Ce que nous observons dans les entreprises que nous accompagnons est corroboré par les chiffres :

  1. Ce n’est pas le travail en lui-même qui est en cause : 84% des salariés considèrent que le travail est important, même si le refus de sacrifier sa vie extra-professionnelle a grandi.
  2. Il n’y a pas de désinvestissement des collaborateurs dans leur activité, au regard du pourcentage élevé qui estime faire plus que ce qui est attendu d’eux.
  3. Ce qui se joue chez de nombreux salariés relèverait plus d’une distanciation par rapport à l’entreprise, croissante depuis plusieurs années.

Pour valider cette hypothèse et approfondir l’analyse de ce qui se joue, la distinction entre lien affectif et dimension rationnelle est décisive.

Le lien affectif renvoie à l’attachement du collaborateur à l’entreprise et au sentiment d’appartenance. Début 2023, seuls 20% des salariés se disent fiers de travailler pour leur entreprise, contre 38% en 2005. Le lien affectif est donc en chute libre.

La dimension rationnelle est quant à elle basés sur l’équilibre perçu par le collaborateur entre sa contribution et les éléments de rétribution liés au contrat social construit par l’entreprise. Aujourd’hui, 48% des salariés estiment retirer moins de leur travail que ce qu’ils donnent. Ce chiffre était de 25% en 1993.

La crise sanitaire a certes accéléré ces évolutions. Mais elles sont plus anciennes et renvoient à des tendances lourdes qui ne peuvent être traitées par des artifices.

Lien affectif et dimension rationnelle à la baisse : l’entreprise doit donc faire face à un double défi. Sachant qu’il a été démontré que les organisations qui ont généré le niveau d’adhésion le plus élevé chez leurs collaborateurs sont celles qui ont agi à la fois sur l’un et l’autre de ces deux leviers.

Développer le lien affectif

Le lien affectif se renforce lorsque des éléments de sens sont partagés, dans un monde fortement carencé en la matière. Le besoin est largement exprimé, il va croissant depuis plusieurs années et il a encore été renforcé par la crise sanitaire.

L’entreprise peut construire la base de ce lien affectif en définissant sa mission, en construisant un projet partagé, en mettant en œuvre des valeurs fortes.
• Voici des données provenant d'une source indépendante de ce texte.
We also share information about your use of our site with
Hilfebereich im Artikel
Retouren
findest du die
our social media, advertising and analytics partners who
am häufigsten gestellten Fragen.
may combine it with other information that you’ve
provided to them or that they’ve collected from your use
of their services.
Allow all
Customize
Pour ne prendre qu’un exemple, le niveau de fierté des collaborateurs du groupe MAIF est élevé.

Là où la démarche pèche, c’est quand ces éléments de sens sont perçus comme relevant de la seule communication et du social washing. Comment un collaborateur pourrait-il être spontanément en confiance quand il a vu un de ses parents se faire débarquer sans ménagement par son employeur, un proche souffrir d’un manager défaillant, sa candidature rejetée sans même une réponse formelle ?

Développer le lien affectif suppose donc de partager des éléments de sens, mais aussi de renforcer la confiance et la qualité du lien. Pour cela, l’entreprise a un impératif de réciprocité dans la qualité de la relation. Du processus de recrutement au départ du collaborateur, dans les pratiques de management qu’elle promeut comme dans les décisions RH qu’elle prend, elle va devoir systématiquement faire preuve de respect, de transparence, d’équité et de reconnaissance.
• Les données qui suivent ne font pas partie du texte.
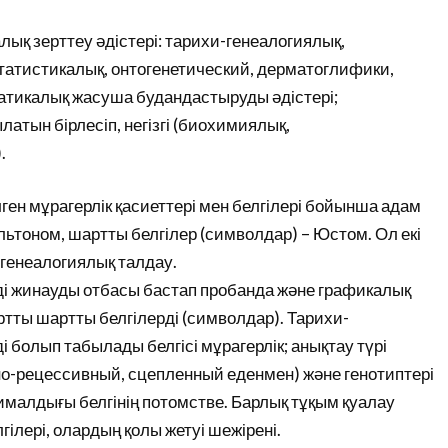
алық зерттеу әдістері: тарихи-генеалогиялық,
татистикалық, онтогенетический, дерматоглифики,
атикалық жасуша будандастыруды әдістері;
атын бірлесіп, негізгі (биохимиялық,
.
лген мұрагерлік қасиеттері мен белгілері бойынша адам
льтоном, шартты белгілер (символдар) – Юстом. Ол екі
-генеалогиялық талдау.
ді жинауды отбасы бастап пробанда және графикалық
тты шартты белгілерді (символдар). Тарихи-
і болып табылады белгісі мұрагерлік; анықтау түрі
о-рецессивный, сцепленный еденмен) және генотиптері
ималдығы белгінің потомстве. Барлық тұқым қуалау
елгілері, олардың қолы жетуі шежірені.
Pour y parvenir, elle peut par exemple formaliser et déployer les engagements qu’elle prend quant à ses comportements vis-vis de ses collaborateurs, sous la forme d’une charte de confiance.

Agir sur la dimension rationnelle

Sur quel aspect RH l’entreprise doit-elle investir en priorité pour faciliter le déploiement de son projet stratégique ? C’est sur cet axe qu’elle doit devenir un employeur de référence, puisqu’avec cette approche, le social servira l’économique.
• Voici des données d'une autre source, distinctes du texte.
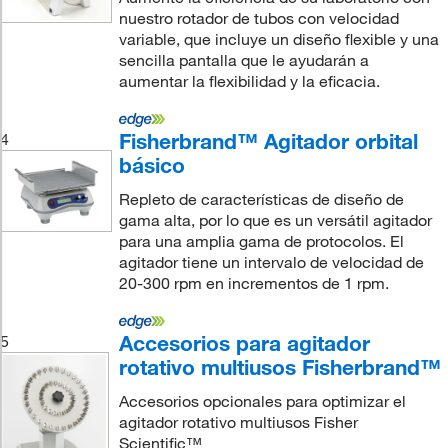
nuestro rotador de tubos con velocidad
variable, que incluye un diseño flexible y una
sencilla pantalla que le ayudarán a
aumentar la flexibilidad y la eficacia.
Fisherbrand™ Agitador orbital
4
básico
Repleto de características de diseño de
gama alta, por lo que es un versátil agitador
para una amplia gama de protocolos. El
agitador tiene un intervalo de velocidad de
20-300 rpm en incrementos de 1 rpm.
Accesorios para agitador
5
rotativo multiusos Fisherbrand™
Accesorios opcionales para optimizar el
agitador rotativo multiusos Fisher
Scientific™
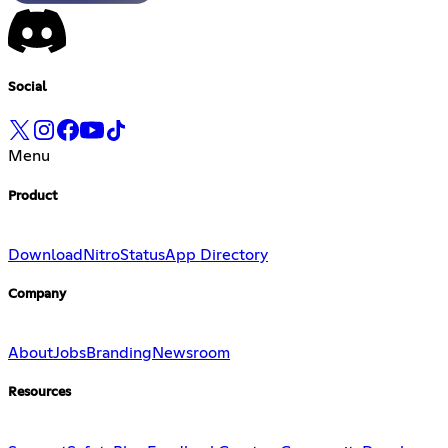
Social
Menu
Product
Download
Nitro
Status
App Directory
Company
About
Jobs
Branding
Newsroom
Resources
Elle devra également avoir traité les irritants. Le contexte actuel d’inflation avec ses conséquences sur le pouvoir d’achat fait que les décisions en matière de rémunération peuvent rapidement en devenir un. Les enquêtes font également apparaître un sentiment d’augmentation de la charge et de l’intensité du travail qui ne peut être ignoré.